Os dados são da terceira onda do Estudo Longitudinal da Saúde dos Idosos Brasileiros, uma das mais abrangentes pesquisas nacionais sobre envelhecimento no país, feito pela Fundação Oswaldo Cruz em parceria com a Universidade Federal de Minas Gerais.

A violência urbana também gera insegurança contínua. O estudo mostra que 12% dos idosos brasileiros consideram a vizinhança muito insegura, em contextos marcados pelo medo e a vulnerabilidade social.

A percepção aparece de forma homogênea entre homens e mulheres de diferentes idades, afetando diretamente a saúde mental e a circulação social desse grupo.

Para a coordenadora do estudo, Maria Fernanda Lima Costa, os dados reforçam a urgência de políticas públicas voltadas à adaptação das cidades para uma população que está envelhecendo.
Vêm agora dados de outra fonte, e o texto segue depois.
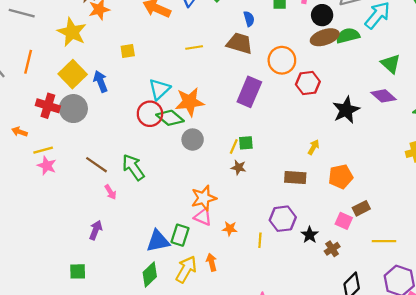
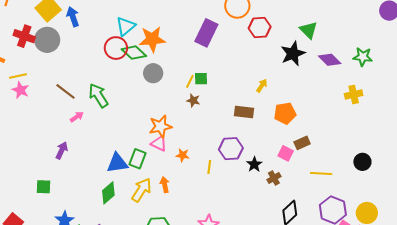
green triangle: (391, 64) -> (309, 30), moved
purple diamond: (383, 96) -> (330, 60), moved
pink arrow: (110, 192) -> (77, 117), turned -96

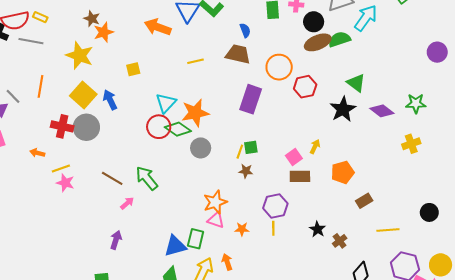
purple hexagon: (231, 149) -> (275, 206), moved
pink square: (286, 153) -> (294, 157), moved, turned 35
yellow line: (209, 167) -> (273, 228), moved

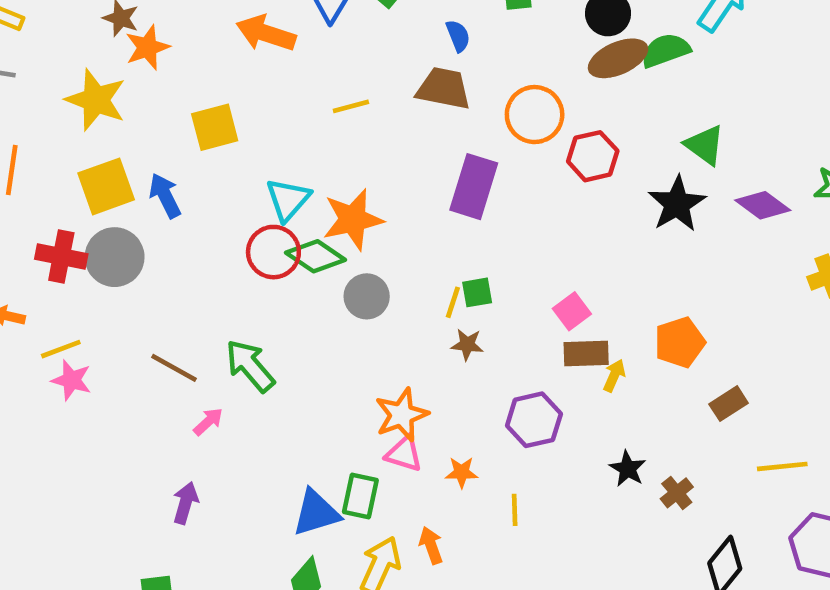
yellow square: (133, 69) -> (215, 127), size x1.5
yellow square: (83, 95) -> (106, 186), turned 30
yellow arrow: (315, 147) -> (614, 376), moved
yellow line: (273, 228) -> (515, 510), moved

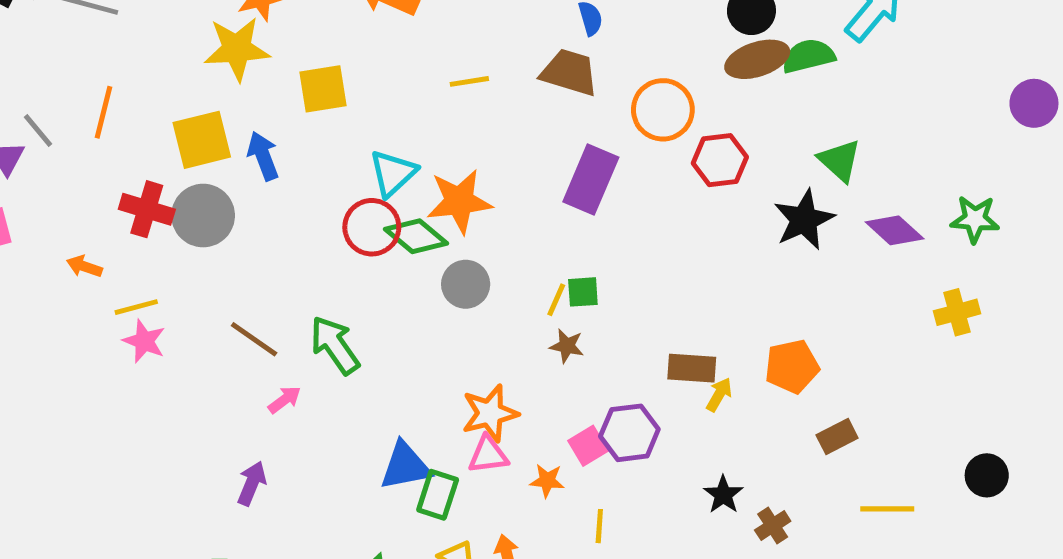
yellow star: (96, 100) -> (237, 49), moved, turned -30
pink square: (572, 311) -> (588, 446), moved
pink triangle: (404, 454) -> (488, 455), turned -30
blue triangle: (316, 513) -> (405, 466), moved

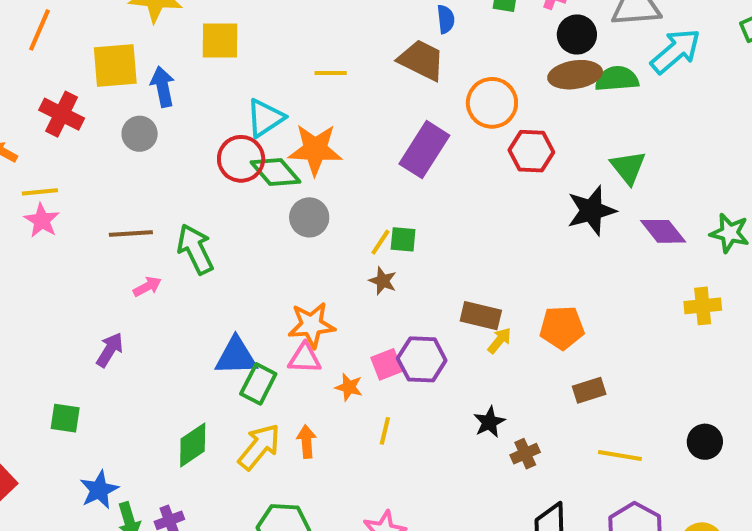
yellow line: (469, 81) -> (331, 73), moved
gray circle: (203, 216) -> (140, 134), moved, size x0.7
brown line: (254, 339) -> (131, 234), turned -48

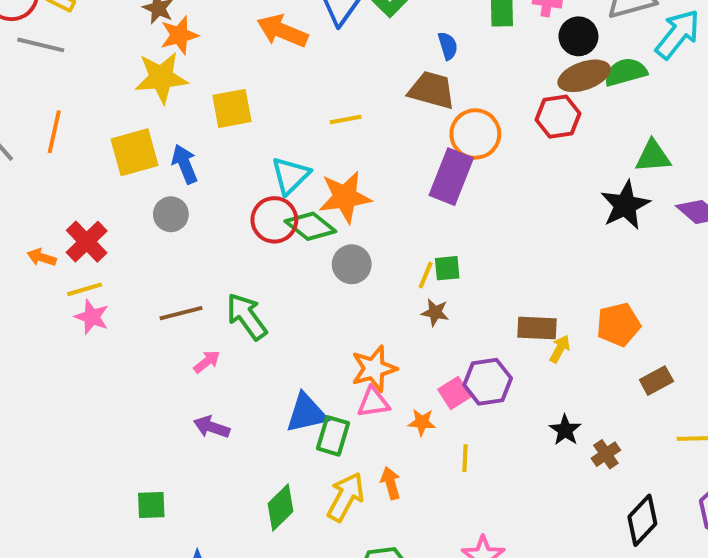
orange circle: (492, 103) -> (475, 134), moved
red cross: (62, 114) -> (87, 242), moved, turned 30
red hexagon: (531, 151) -> (558, 117), moved
green triangle: (628, 167) -> (653, 156), turned -45
purple arrow: (110, 350) -> (212, 427), moved, turned -92

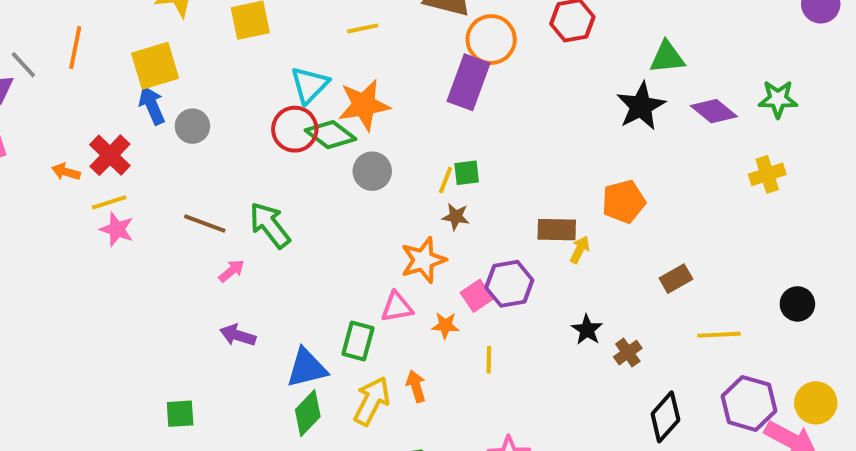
blue arrow: (185, 164) -> (152, 105), moved
brown line: (181, 313) -> (205, 224), turned 36
orange pentagon: (618, 325) -> (624, 202), moved
orange star: (374, 369) -> (423, 260), moved
blue triangle: (306, 413) -> (307, 368), moved

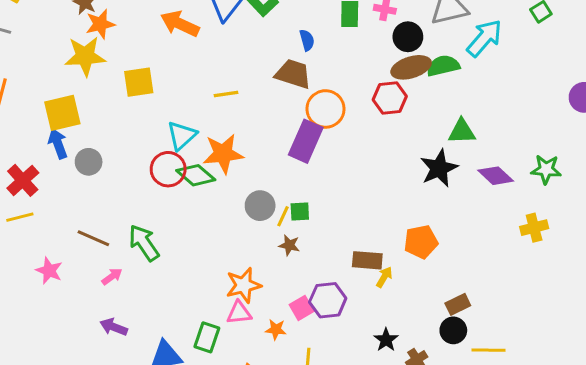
gray circle: (372, 171) -> (260, 206), moved
pink star: (117, 229) -> (49, 271), moved
orange star: (423, 260) -> (244, 285), moved
black circle: (797, 304) -> (453, 330), moved

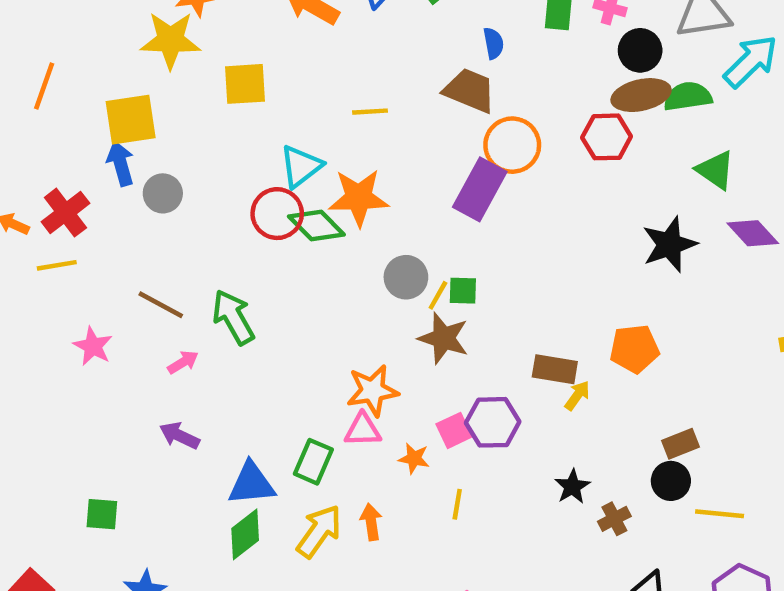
green triangle: (462, 131) -> (715, 170), moved, turned 32
purple diamond: (496, 176) -> (753, 233), moved
brown star: (289, 245) -> (444, 338), size x1.6

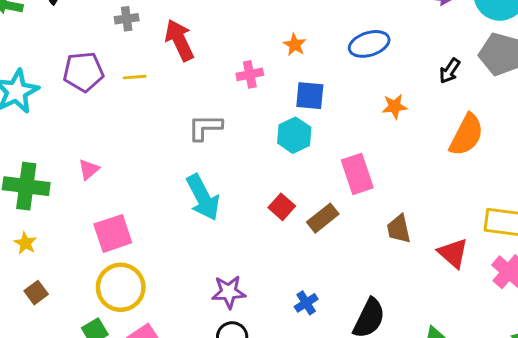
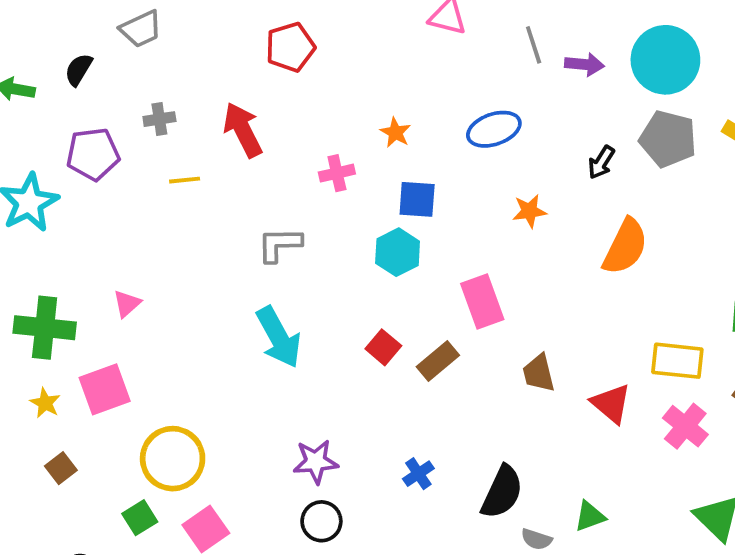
gray cross: (127, 19) -> (159, 119), moved
purple pentagon: (83, 72) -> (93, 154), moved
pink square: (113, 233) -> (105, 389), moved

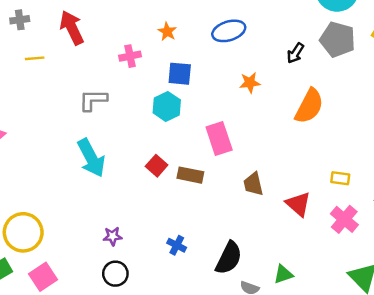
brown rectangle: (438, 361) -> (190, 175), turned 50
yellow rectangle: (677, 361) -> (340, 178), size x0.6
purple star: (316, 462) -> (113, 236), size x0.7
blue cross: (418, 474) -> (177, 245), turned -30

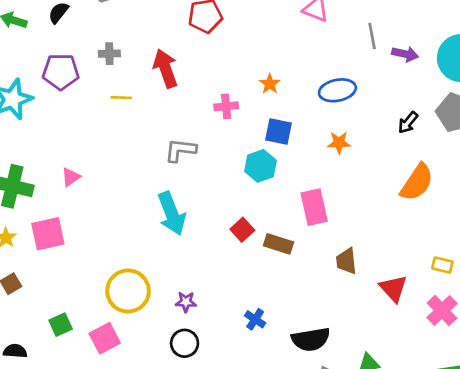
orange star: (250, 83) -> (339, 143), moved
yellow circle: (23, 232) -> (128, 291), moved
black semicircle: (229, 258) -> (311, 339), turned 48

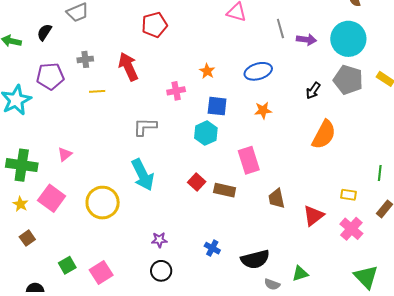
pink square: (48, 234) -> (52, 198), turned -36
red triangle: (393, 288) -> (313, 216), turned 40
yellow circle: (128, 291) -> (103, 203), moved

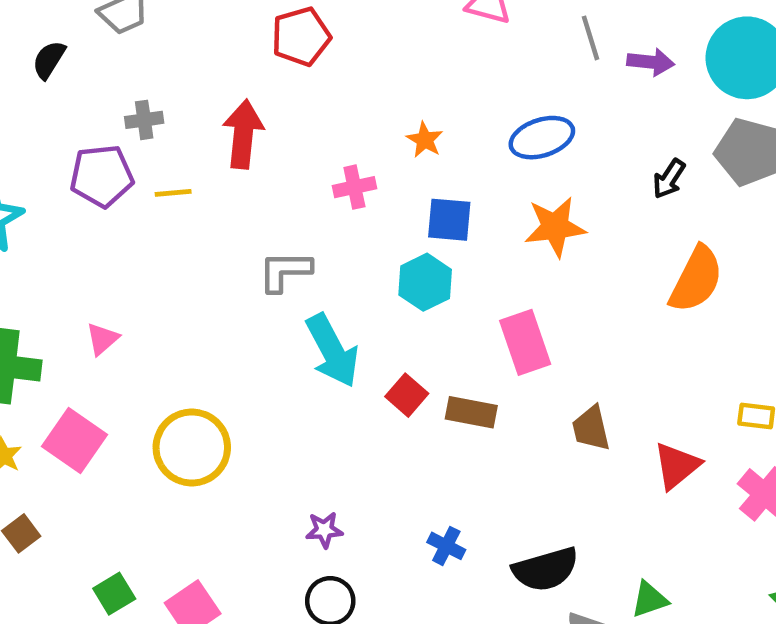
red arrow: (128, 67) -> (243, 134), turned 32
purple pentagon: (50, 76) -> (102, 176), moved
orange star: (263, 110) -> (555, 227), size x1.5
cyan arrow: (143, 175) -> (332, 351), moved

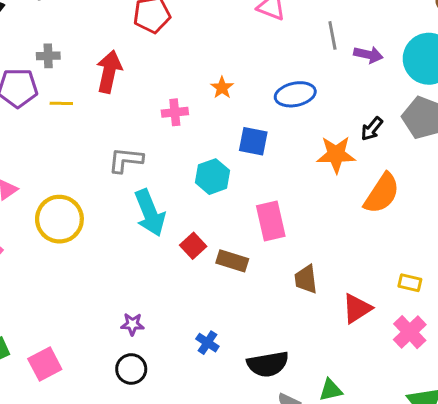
blue square: (449, 220) -> (253, 141), moved
orange star: (555, 227) -> (336, 155), moved
yellow circle: (192, 447) -> (59, 219), moved

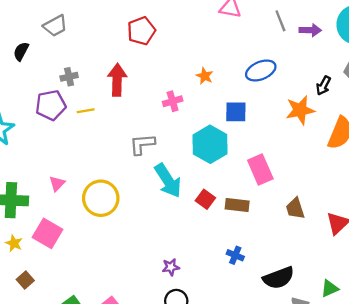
cyan hexagon: (212, 177) -> (210, 144), size x1.4
blue cross: (207, 343) -> (235, 255), moved

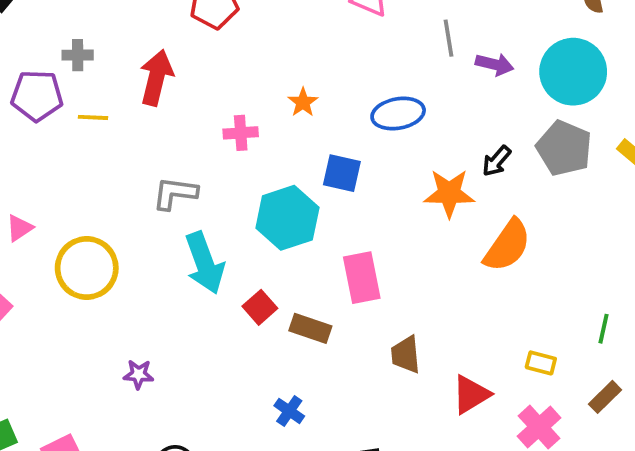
purple star: (171, 267) -> (139, 374), moved

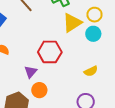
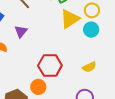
red hexagon: (50, 52) -> (50, 65), moved
purple triangle: (31, 72) -> (21, 32), moved

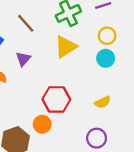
yellow triangle: (70, 19) -> (66, 47), moved

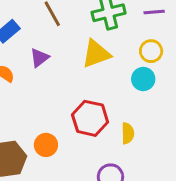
red hexagon: (56, 99) -> (90, 118), moved
yellow semicircle: (103, 102) -> (128, 133), turned -77

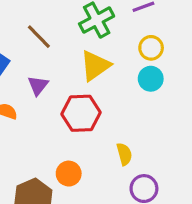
red hexagon: (90, 118) -> (81, 113), moved
yellow semicircle: (128, 133) -> (124, 154), moved

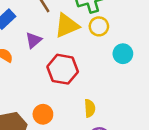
yellow circle: (151, 48) -> (99, 26), moved
yellow triangle: (95, 66) -> (67, 26), moved

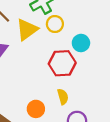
red hexagon: (63, 69) -> (62, 63), moved
orange circle: (43, 114) -> (36, 109), moved

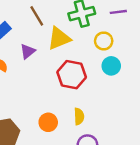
yellow circle: (55, 24) -> (104, 41), moved
red hexagon: (62, 63) -> (72, 75), moved

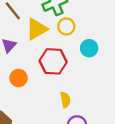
yellow circle: (104, 41) -> (66, 26), moved
orange circle: (48, 122) -> (19, 78), moved

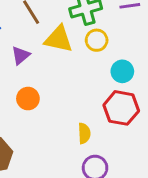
yellow triangle: (37, 29) -> (59, 39), turned 35
red hexagon: (53, 61) -> (121, 108), moved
Segundo a pesquisadora, as prioridades devem incluir acessibilidade, segurança viária, mobilidade e planejamento urbano inclusivo…

“Eu acho que essa questão da urbanidade, a segurança urbana, da questão da cidade amiga do idoso. A Organização Mundial de Saúde hoje tem uma iniciativa que é muito importante, que é a construção de cidades amigas do idoso, onde o idoso possa viver bem, com autonomia, com bem-estar. Então, eu acho que esse é um dado importantíssimo. Nós precisamos melhorar nossas cidades para que elas sejam melhor para os idosos. E isso aí não é uma tarefa que pode ficar sendo adiada por muito tempo, não”.

A perda da capacidade funcional é outro eixo do relatório. Os resultados apontam que 20,4% dos idosos brasileiros, cerca de 6,5 milhões de pessoas, têm dificuldade para realizar pelo menos uma atividade básica diária, como se vestir, tomar banho, comer, usar o banheiro ou levantar da cama, e acabam precisando de uma rede de apoio.

O estudo apontou, no entanto, que a maioria deles é acolhido por uma mulher da família, que abre mão do seu emprego e de outras atividades para assegurar esses cuidados. Porém apenas 5% delas têm alguma formação ou treinamento para cuidar de idosos.